Start of Input material
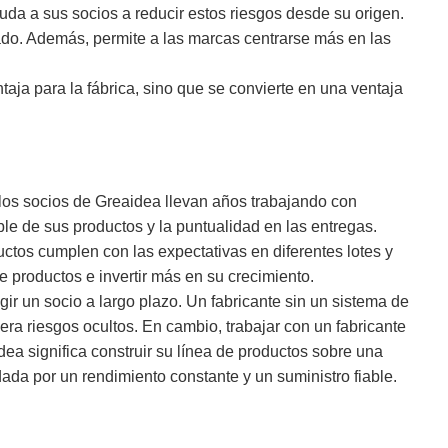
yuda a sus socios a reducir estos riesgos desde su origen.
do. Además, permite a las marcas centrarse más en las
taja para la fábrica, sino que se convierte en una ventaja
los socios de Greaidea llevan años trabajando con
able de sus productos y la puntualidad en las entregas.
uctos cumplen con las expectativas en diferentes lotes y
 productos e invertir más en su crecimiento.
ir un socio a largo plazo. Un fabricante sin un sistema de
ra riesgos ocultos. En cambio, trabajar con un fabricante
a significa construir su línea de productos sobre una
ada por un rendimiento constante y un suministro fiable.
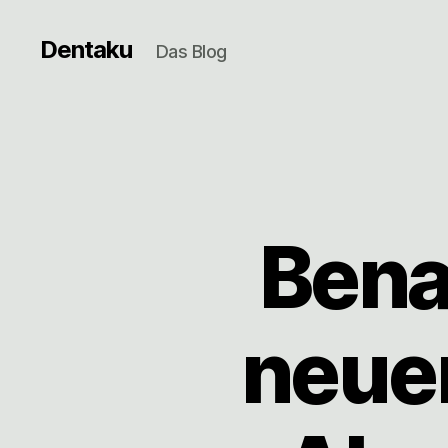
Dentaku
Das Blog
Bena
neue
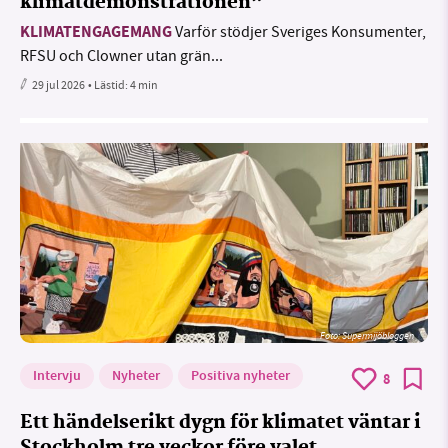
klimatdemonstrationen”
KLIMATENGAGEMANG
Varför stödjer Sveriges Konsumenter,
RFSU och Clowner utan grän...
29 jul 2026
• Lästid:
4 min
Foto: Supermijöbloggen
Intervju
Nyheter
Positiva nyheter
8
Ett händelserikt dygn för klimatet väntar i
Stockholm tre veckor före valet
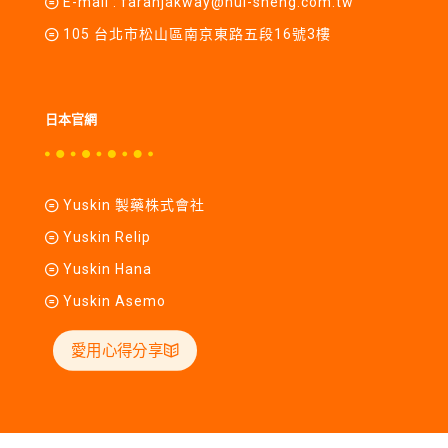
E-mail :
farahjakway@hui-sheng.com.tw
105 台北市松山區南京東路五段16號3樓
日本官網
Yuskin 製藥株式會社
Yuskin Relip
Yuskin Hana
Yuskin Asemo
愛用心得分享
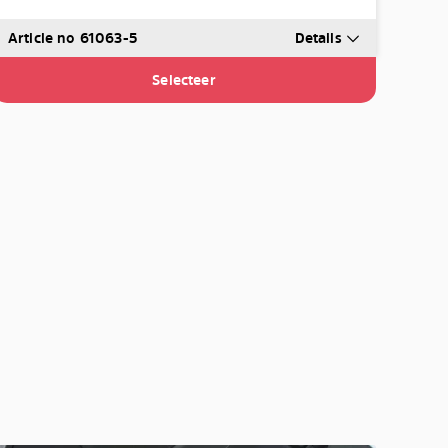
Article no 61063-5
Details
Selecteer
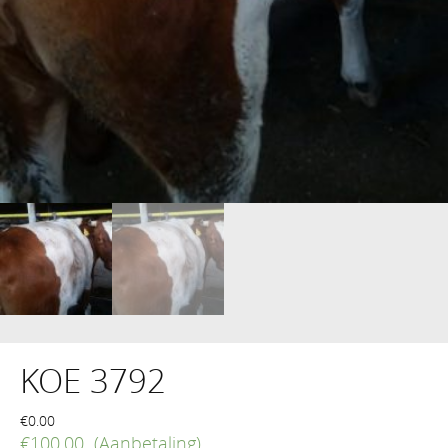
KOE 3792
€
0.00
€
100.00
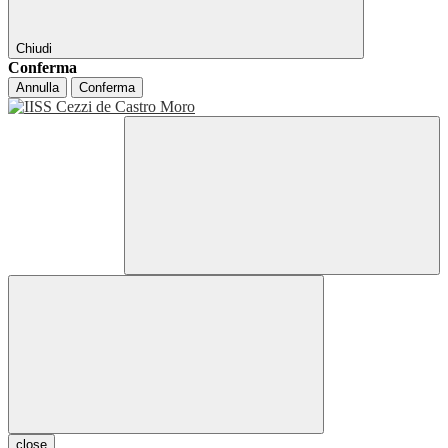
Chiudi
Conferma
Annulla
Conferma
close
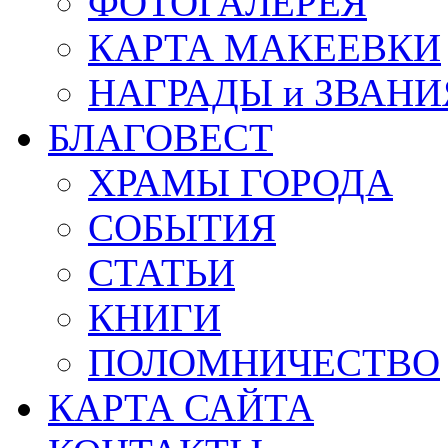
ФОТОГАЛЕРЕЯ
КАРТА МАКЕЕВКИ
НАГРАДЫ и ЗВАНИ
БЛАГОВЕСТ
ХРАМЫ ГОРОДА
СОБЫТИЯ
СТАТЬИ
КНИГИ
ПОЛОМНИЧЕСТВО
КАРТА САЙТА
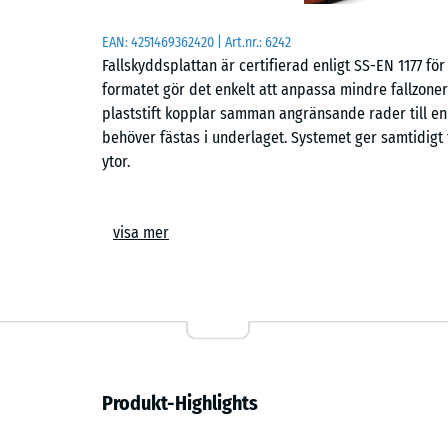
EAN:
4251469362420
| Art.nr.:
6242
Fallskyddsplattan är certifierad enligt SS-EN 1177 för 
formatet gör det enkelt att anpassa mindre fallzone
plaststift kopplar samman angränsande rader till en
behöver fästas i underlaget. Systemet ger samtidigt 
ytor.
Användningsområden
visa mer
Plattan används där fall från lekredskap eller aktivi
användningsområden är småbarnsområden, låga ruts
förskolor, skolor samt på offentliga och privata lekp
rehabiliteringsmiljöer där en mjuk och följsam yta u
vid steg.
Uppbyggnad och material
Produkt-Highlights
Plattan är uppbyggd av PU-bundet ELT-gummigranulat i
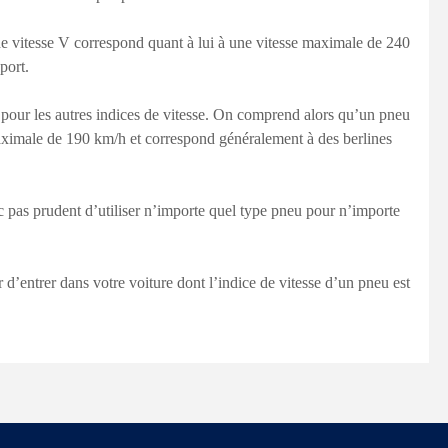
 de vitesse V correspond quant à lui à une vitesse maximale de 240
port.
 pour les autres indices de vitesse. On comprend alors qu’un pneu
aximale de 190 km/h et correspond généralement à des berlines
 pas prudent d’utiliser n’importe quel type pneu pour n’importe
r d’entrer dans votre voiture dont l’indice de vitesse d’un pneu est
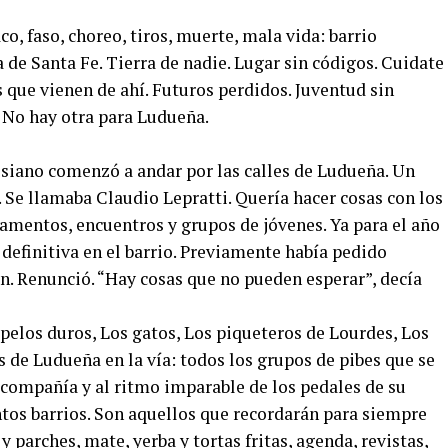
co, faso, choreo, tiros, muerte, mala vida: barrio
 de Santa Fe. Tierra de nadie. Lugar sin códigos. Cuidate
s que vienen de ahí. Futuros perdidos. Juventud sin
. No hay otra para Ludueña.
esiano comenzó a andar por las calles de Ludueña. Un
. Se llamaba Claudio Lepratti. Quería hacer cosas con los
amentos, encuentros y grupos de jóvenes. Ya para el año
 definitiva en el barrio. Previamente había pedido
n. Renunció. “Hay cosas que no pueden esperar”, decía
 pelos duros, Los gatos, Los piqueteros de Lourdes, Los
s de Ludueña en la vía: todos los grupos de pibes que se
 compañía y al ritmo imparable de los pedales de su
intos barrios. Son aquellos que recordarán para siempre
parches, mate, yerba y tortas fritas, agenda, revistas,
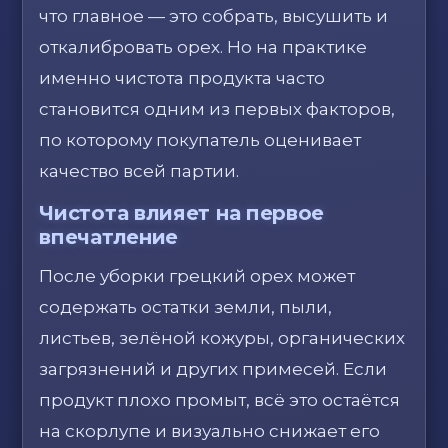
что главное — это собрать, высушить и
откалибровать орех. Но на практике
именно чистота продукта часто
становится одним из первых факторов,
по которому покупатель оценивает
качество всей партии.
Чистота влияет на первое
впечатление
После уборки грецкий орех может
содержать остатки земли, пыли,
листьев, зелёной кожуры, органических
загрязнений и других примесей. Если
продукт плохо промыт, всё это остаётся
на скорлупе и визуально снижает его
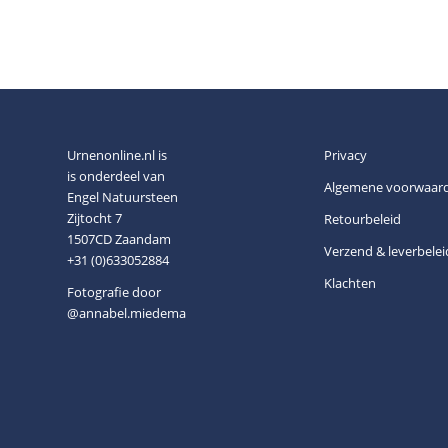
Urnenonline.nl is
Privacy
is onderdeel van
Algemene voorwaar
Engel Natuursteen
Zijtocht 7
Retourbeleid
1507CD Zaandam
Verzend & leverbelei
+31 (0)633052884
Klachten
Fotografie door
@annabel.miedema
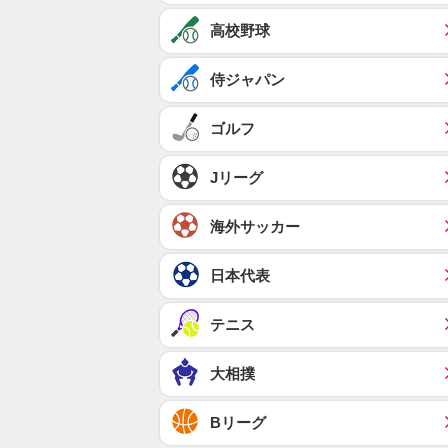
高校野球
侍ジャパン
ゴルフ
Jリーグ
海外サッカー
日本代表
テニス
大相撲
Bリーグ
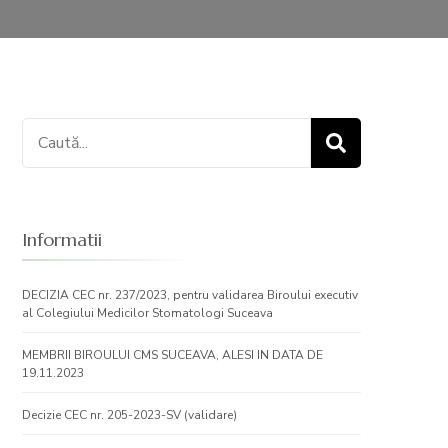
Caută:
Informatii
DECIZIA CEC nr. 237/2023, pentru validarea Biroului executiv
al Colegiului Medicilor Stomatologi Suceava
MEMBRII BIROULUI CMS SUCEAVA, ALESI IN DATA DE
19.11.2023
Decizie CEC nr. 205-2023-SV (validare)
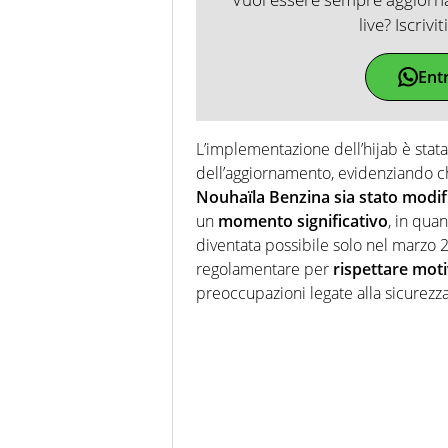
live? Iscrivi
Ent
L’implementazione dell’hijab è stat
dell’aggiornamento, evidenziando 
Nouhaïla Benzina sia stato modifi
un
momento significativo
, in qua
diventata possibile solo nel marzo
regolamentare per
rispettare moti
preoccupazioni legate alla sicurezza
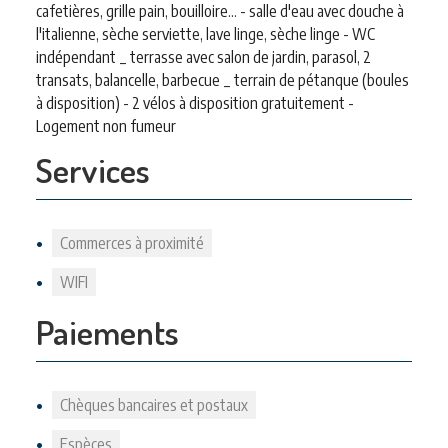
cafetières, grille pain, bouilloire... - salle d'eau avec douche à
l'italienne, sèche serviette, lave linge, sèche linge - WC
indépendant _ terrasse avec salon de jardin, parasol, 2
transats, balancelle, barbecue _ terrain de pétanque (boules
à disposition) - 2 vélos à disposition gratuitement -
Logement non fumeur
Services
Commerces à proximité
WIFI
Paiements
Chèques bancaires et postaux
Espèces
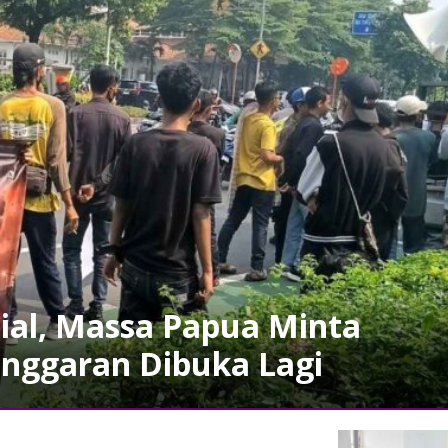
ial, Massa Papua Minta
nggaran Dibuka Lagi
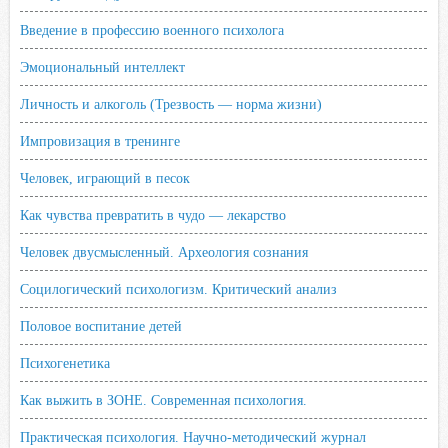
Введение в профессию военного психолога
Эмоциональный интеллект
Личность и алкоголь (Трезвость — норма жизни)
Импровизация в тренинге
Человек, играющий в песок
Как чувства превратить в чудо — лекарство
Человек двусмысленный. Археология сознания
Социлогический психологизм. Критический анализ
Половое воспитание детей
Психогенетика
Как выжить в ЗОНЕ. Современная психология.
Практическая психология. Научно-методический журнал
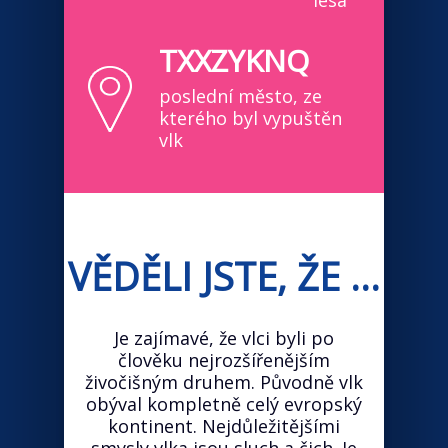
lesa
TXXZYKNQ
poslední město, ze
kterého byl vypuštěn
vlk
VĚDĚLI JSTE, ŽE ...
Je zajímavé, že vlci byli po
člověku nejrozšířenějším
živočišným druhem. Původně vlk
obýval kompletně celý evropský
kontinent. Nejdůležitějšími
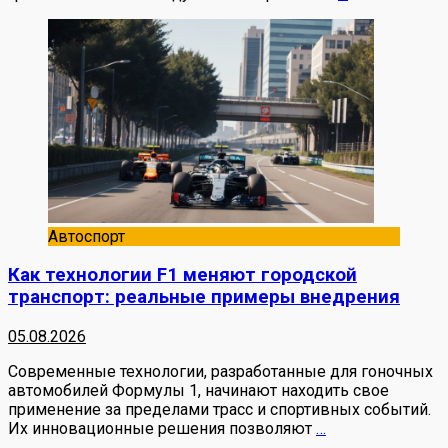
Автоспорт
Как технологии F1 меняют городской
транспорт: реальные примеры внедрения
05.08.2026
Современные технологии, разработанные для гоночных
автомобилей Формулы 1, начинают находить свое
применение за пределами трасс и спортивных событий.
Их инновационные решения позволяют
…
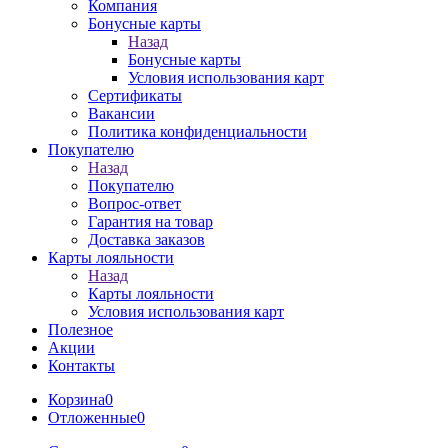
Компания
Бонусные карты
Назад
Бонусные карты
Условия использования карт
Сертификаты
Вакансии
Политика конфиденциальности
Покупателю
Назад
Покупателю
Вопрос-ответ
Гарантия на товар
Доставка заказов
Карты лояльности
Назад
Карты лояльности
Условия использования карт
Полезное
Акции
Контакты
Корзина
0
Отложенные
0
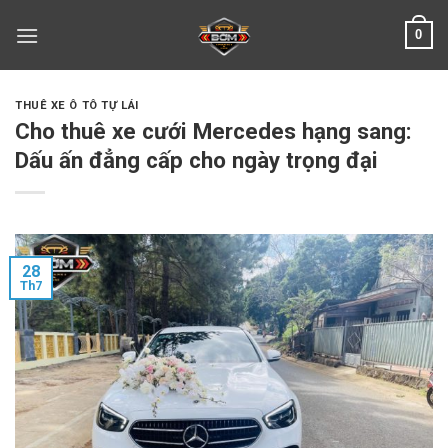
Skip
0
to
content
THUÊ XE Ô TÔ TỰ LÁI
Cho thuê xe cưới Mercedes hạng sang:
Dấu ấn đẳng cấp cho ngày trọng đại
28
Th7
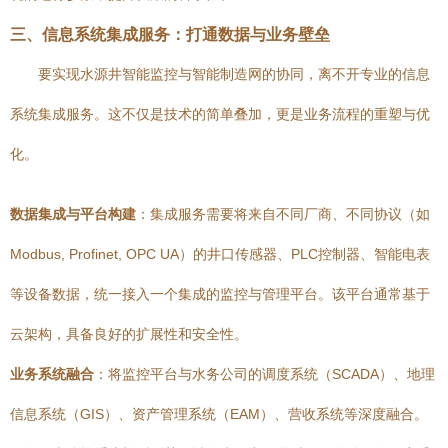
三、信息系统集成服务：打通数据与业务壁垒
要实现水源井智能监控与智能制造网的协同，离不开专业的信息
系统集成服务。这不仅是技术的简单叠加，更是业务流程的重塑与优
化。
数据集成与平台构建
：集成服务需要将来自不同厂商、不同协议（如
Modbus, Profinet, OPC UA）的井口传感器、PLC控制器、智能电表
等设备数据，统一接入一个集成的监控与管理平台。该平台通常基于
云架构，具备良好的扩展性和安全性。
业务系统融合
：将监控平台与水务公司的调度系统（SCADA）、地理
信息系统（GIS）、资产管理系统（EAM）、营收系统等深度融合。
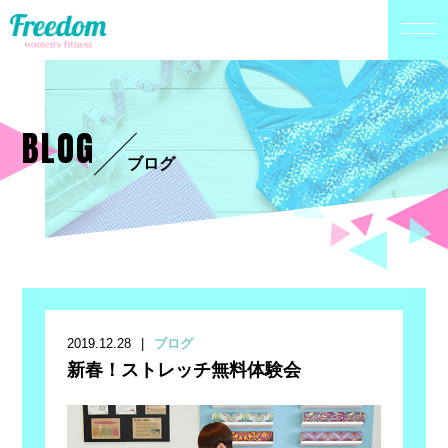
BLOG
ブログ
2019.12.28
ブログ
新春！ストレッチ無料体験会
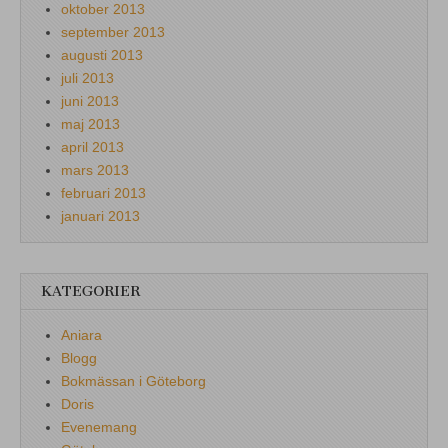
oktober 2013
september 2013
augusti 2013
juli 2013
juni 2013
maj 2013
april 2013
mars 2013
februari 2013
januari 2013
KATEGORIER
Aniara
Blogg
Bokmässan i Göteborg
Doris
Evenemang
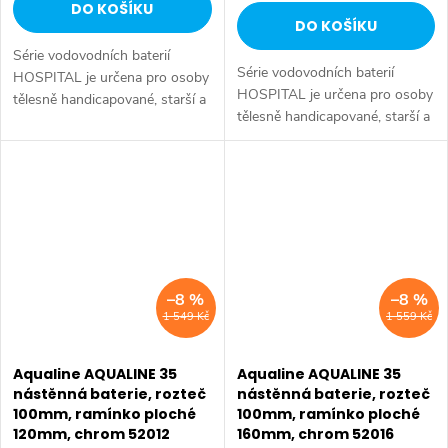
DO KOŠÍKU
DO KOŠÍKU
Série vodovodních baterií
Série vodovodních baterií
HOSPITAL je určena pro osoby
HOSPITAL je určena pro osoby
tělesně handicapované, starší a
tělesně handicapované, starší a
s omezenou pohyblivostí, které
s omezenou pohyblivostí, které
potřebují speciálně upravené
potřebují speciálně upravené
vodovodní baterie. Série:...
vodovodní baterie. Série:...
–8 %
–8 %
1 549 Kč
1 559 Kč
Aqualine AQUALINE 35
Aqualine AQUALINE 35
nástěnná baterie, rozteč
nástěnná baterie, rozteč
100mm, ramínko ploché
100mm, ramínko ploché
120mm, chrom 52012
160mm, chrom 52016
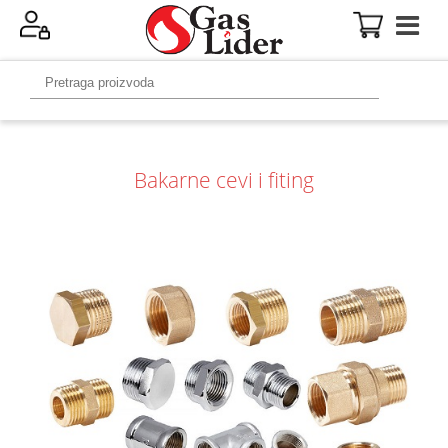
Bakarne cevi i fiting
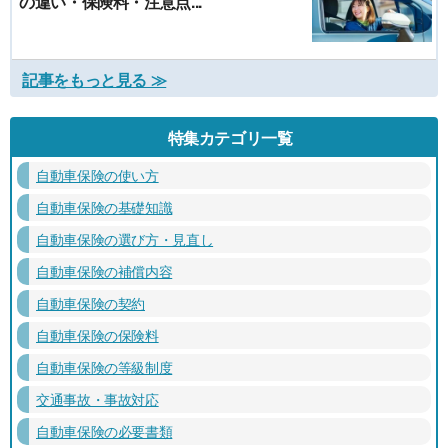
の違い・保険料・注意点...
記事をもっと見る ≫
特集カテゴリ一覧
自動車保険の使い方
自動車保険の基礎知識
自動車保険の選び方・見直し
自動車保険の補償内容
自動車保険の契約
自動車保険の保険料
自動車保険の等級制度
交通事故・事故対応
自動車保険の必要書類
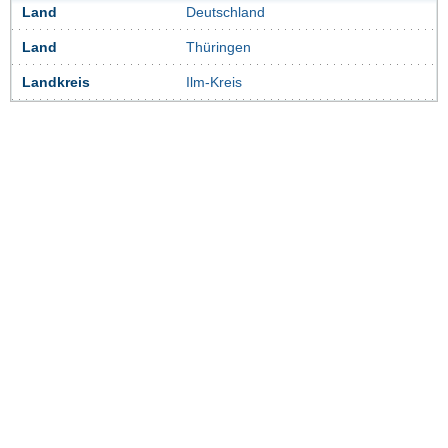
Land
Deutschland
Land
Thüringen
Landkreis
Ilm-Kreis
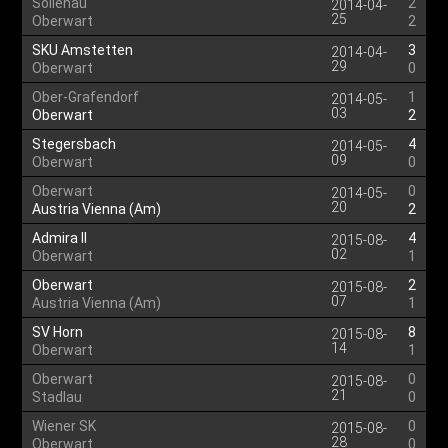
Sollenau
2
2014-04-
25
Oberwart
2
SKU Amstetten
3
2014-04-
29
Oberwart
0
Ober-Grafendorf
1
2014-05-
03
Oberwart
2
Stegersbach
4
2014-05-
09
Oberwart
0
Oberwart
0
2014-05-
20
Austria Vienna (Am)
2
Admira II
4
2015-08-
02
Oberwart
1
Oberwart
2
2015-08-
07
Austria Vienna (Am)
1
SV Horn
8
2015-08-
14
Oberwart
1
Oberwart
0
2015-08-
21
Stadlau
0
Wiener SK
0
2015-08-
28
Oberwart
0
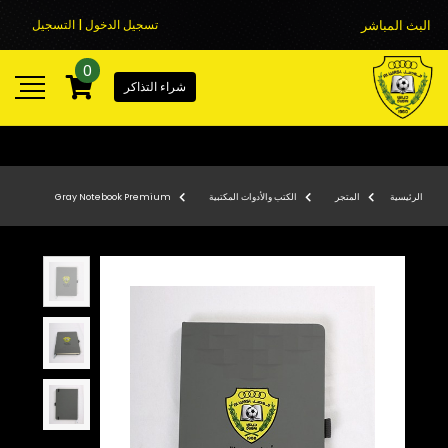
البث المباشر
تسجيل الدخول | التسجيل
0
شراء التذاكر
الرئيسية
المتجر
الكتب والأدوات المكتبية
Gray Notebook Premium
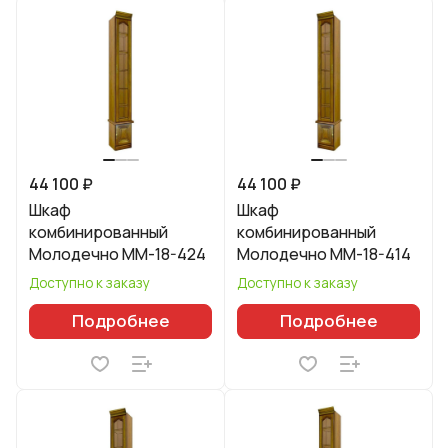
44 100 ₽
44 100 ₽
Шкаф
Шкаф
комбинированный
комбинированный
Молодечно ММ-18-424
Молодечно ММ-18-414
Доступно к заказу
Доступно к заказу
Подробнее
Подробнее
End of Input material
▸ **About this exercise**
Above are the records; copy exactly the lines from the one with "НАГРАДЫ и ЗВАНИ" through the one with "formatet gör det", including both, and nothing more. Leave out pictures.

▸ **Solved exercise**
НАГРАДЫ и ЗВАНИ
БЛАГОВЕСТ
ХРАМЫ ГОРОДА
СОБЫТИЯ
СТАТЬИ
КНИГИ
ПОЛОМНИЧЕСТВО
КАРТА САЙТА
EAN:
4251469362420
| Art.nr.:
6242
Fallskyddsplattan är certifierad enligt SS-EN 1177 för 
formatet gör det enkelt att anpassa mindre fallzone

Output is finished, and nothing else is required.